■ **Input material**
+--

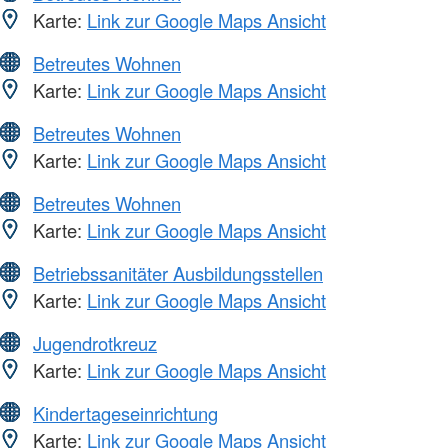
Karte:
Link zur Google Maps Ansicht
Betreutes Wohnen
Karte:
Link zur Google Maps Ansicht
Betreutes Wohnen
Karte:
Link zur Google Maps Ansicht
Betreutes Wohnen
Karte:
Link zur Google Maps Ansicht
Betriebssanitäter Ausbildungsstellen
Karte:
Link zur Google Maps Ansicht
Jugendrotkreuz
Karte:
Link zur Google Maps Ansicht
Kindertageseinrichtung
Karte:
Link zur Google Maps Ansicht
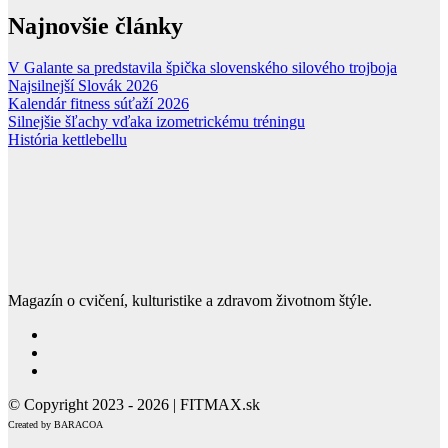
Najnovšie články
V Galante sa predstavila špička slovenského silového trojboja
Najsilnejší Slovák 2026
Kalendár fitness súťaží 2026
Silnejšie šľachy vďaka izometrickému tréningu
História kettlebellu
Magazín o cvičení, kulturistike a zdravom životnom štýle.
© Copyright 2023 - 2026 | FITMAX.sk
Created by BARACOA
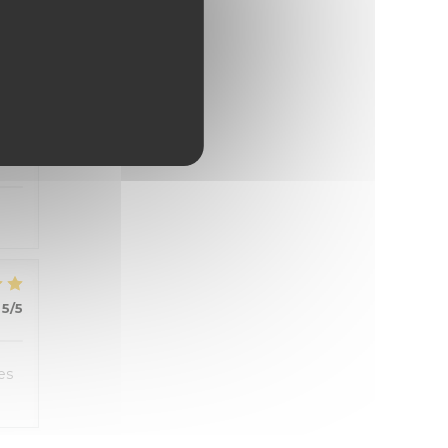
5
/5
5
/5
es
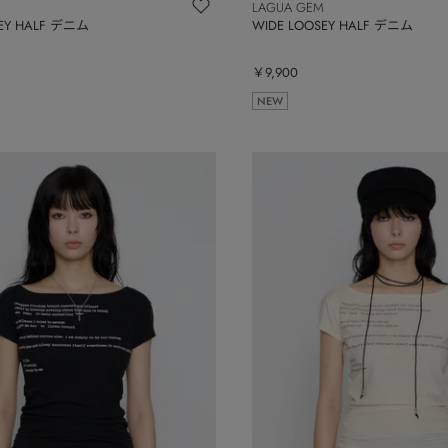
LAGUA GEM
SEY HALF デニム
WIDE LOOSEY HALF デニム
￥9,900
NEW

+--

■ **Your task**
Restate word for word the lines above that start at the line containing "2026 | FITMAX.sk" and run to the end of the listing; exclude the pictures.

■ **Solution for this task**
© Copyright 2023 - 2026 | FITMAX.sk
Created by BARACOA
5
/5
5
/5
es
LAGUA GEM
SEY HALF デニム
WIDE LOOSEY HALF デニム
￥9,900
NEW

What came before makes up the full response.